Al-Ahram Weekly On-line
21 - 27 December 2000
Issue No.513
Published in Cairo by AL-AHRAM established in 1875 Current issue | Previous issue | Site map

Tiptoeing toward reform

By Salama Ahmed Salama

Salama Ahmed SalamaThe first term of the new parliament has given rise to many expectations, following the general elections. This means that the new parliament could be a first step on the way to political reform -- a transformation that would be in keeping with 21st-century developments taking place around the globe, and in which political reform goes hand in hand with economic reform.

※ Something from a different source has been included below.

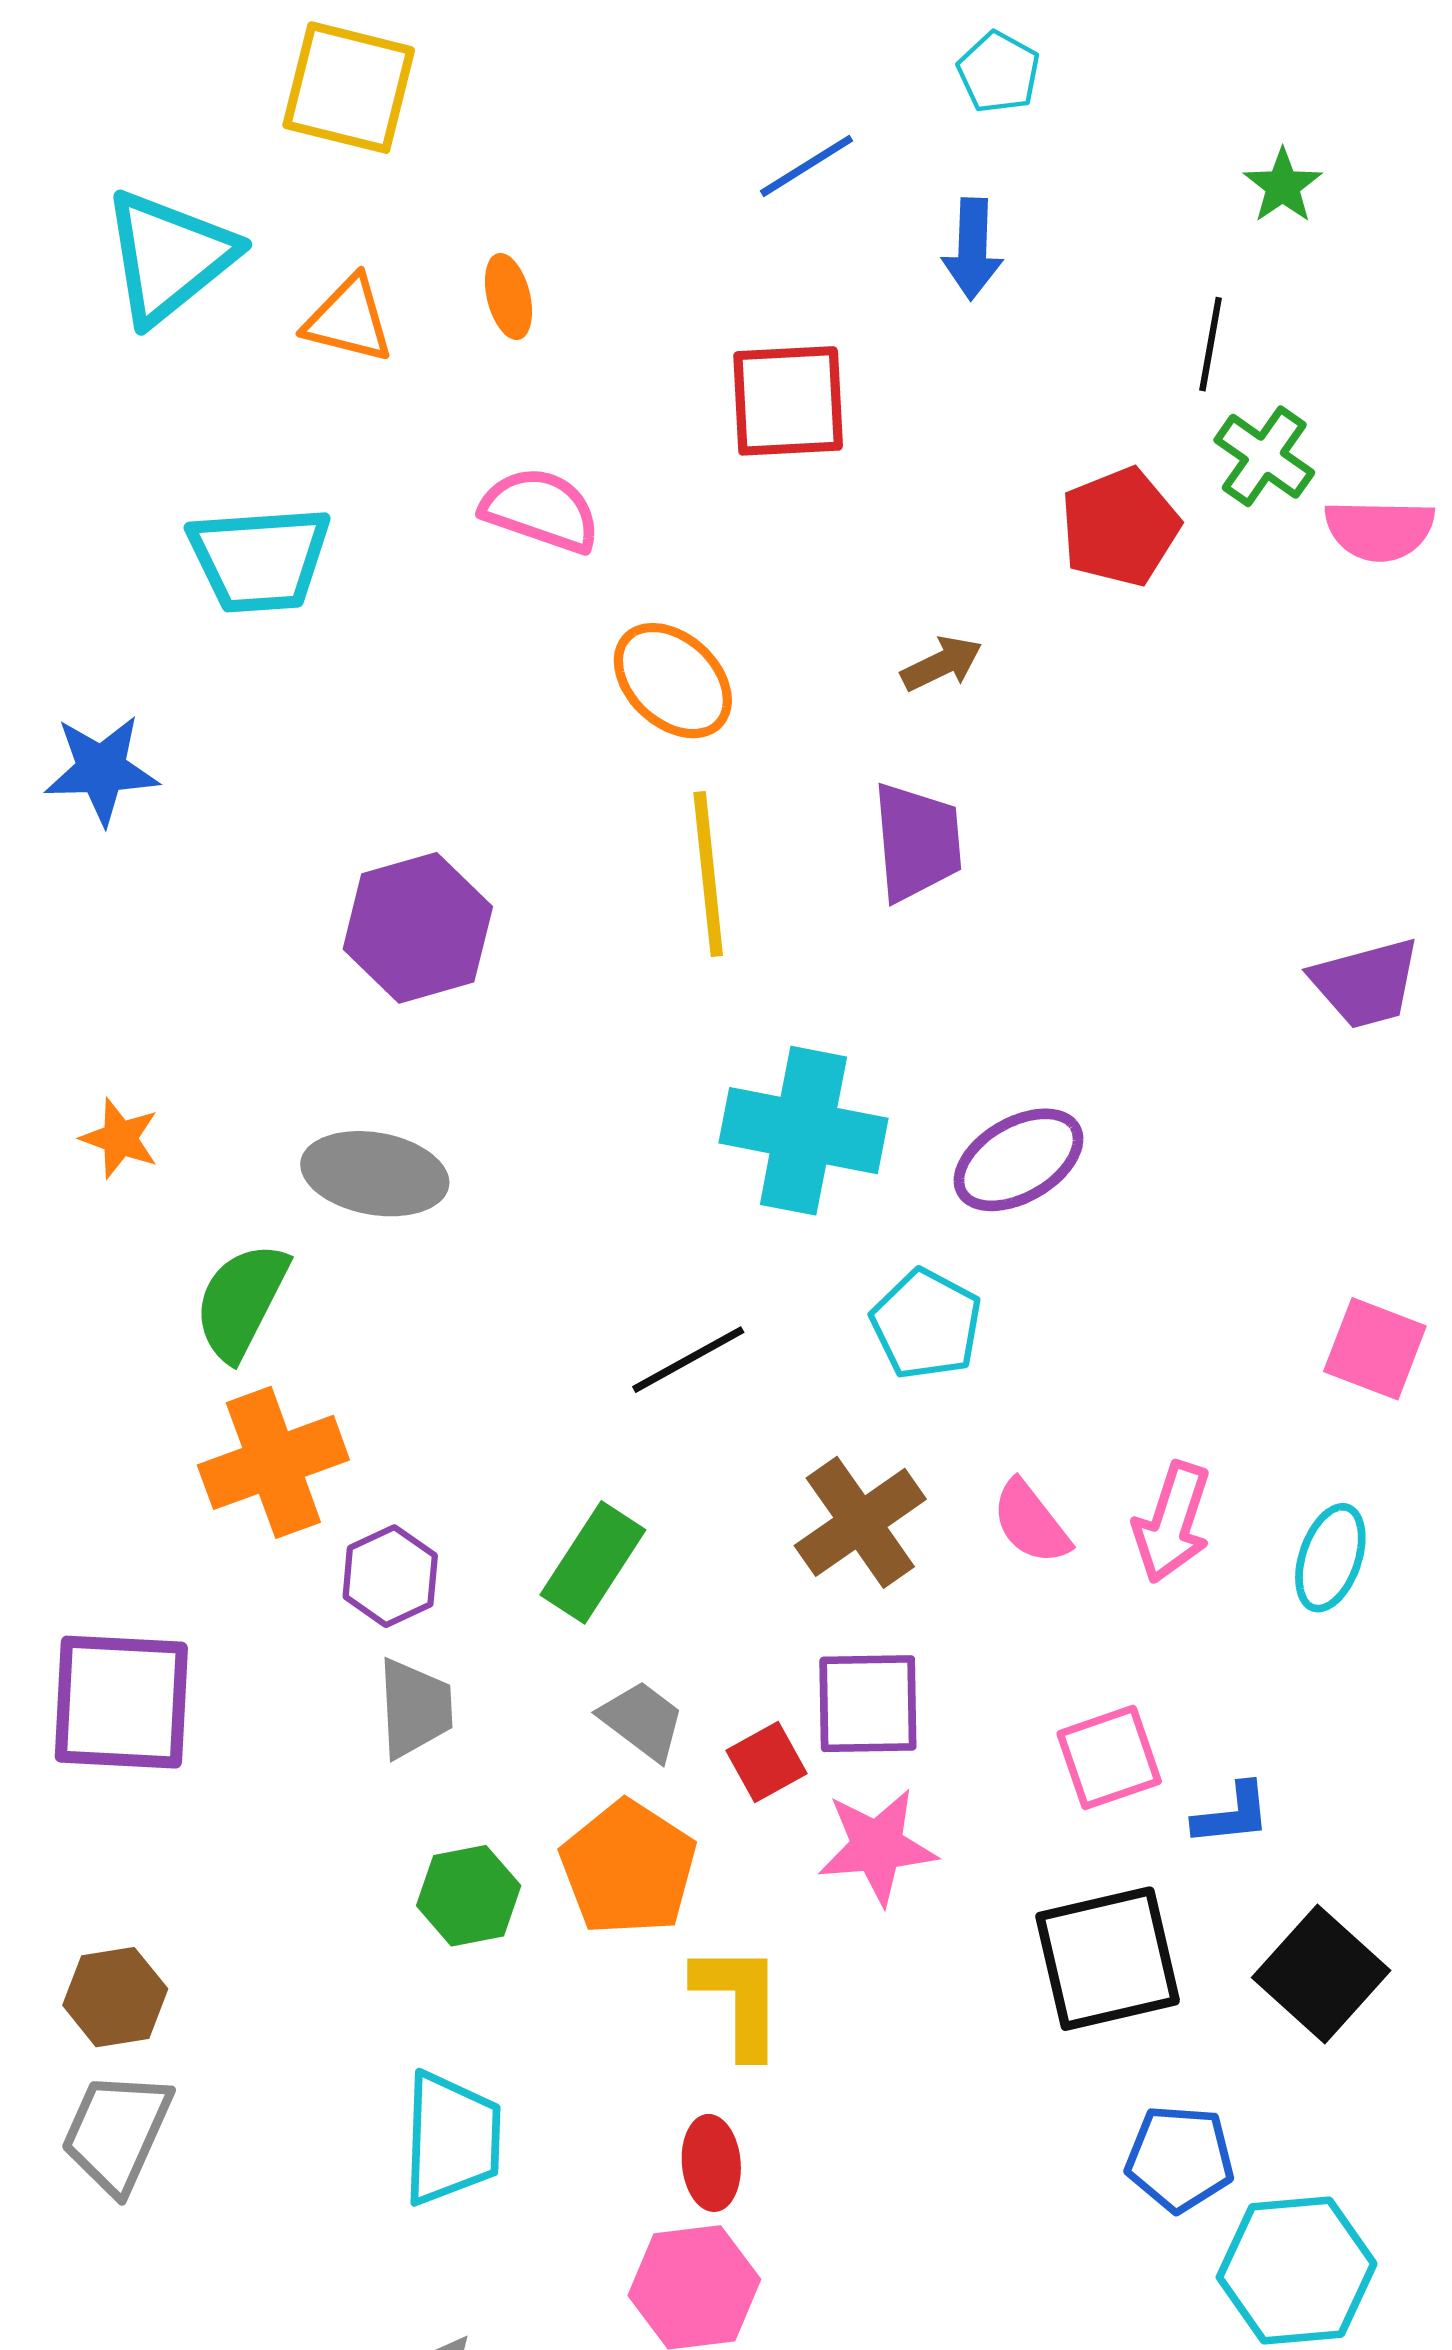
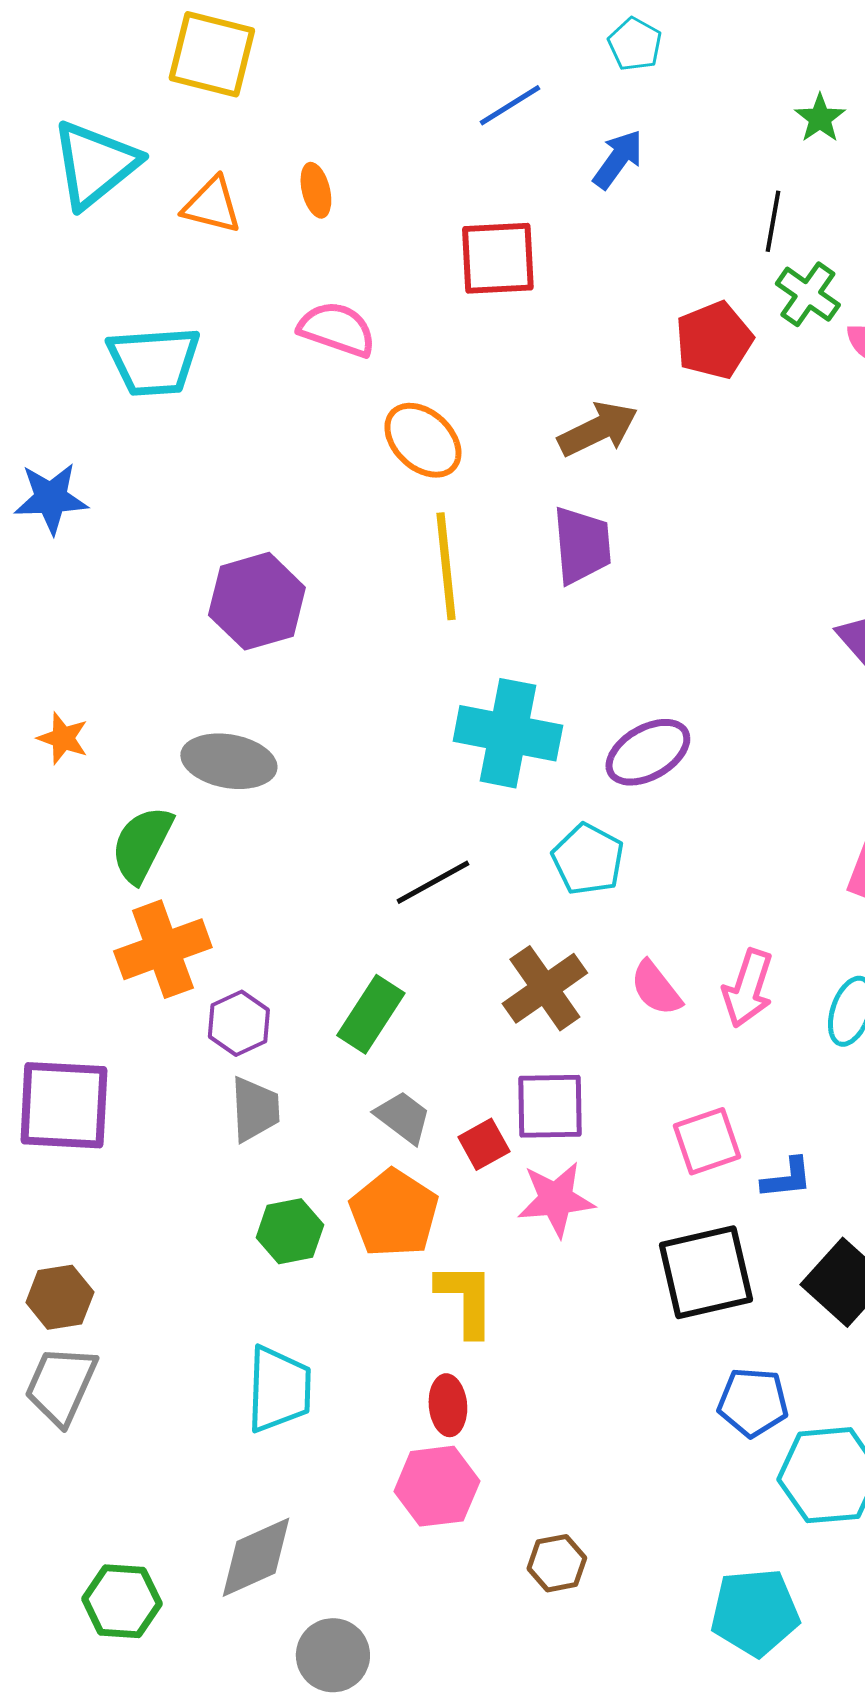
blue arrow: (972, 249) -> (618, 159), turned -146
brown arrow: (942, 664) -> (598, 429), size x1.5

This has informed many opinions and public commentaries. It was reflected in the speech with which President Mubarak opened the new session. The political stasis to which the People's Assembly had succumbed would have been impossible to sustain in the light not only of criticism levelled at both parliament and MPs but of the results of the last elections, which bespoke change in every imaginable respect. As soon as some degree of integrity was introduced (through judicial supervision), a more vital and varied parliament emerged, representing a greater number of parties and power clusters. Imagine what would happen if all the conditions necessary for a free and unbiased electoral process obtained.

And yet the powers that resist change, throwing obstacles in the way of political reform, remain predominant. New MPs may include "independent" candidates who joined the majority party as soon as they won the elections, true independents or members of opposition parties. Perhaps fear of new and unreliable MPs who may subsequently prove hard to control drove the National Democratic Party to keep the old heads of People's Assembly committees in place. The NDP put all its muscle as the majority party into installing less competent committee heads, violently opposing the nomination of non-NDP candidates for those positions previously occupied by MPs who lost the elections on the committees for foreign affairs, Arab affairs, culture and information. The only development that took place is that some businessmen became heads of some committees. Many new MPs have gained seats, a fair number of them young or independent politicians. And in the light of the new constituency, it must be said that the (NDP-led) administration of the People's Assembly must revise its methods of interaction with MPs. No longer will it be easy to demand complete concurrence -- at least not without persuasion and dialogue taking into account a number of different viewpoints.

President Mubarak remarked that many intellectuals and (educated) city dwellers refrained from voting. We must also admit, however, that the failures besetting many electoral procedures demand a revision of laws pertaining to the exercise of political rights: candidate lists must be rectified; and new ballot cards must be issued for every citizen, based on the new national ID cards, the compulsory use of which will guarantee integrity. This is the only way to encourage the silent majority to speak up and exercise its political rights without being humiliated by the police. It can only be accomplished by extending supervision to all aspects of the electoral process, thus protecting voters from the tyranny of police intervention and organised intimidation.

Had the People's Assembly begun by implementing the law and evicted those MPs whose candidacy the courts declared invalid, this term would really have been a true beginning of the unadulterated democratic life so many people want.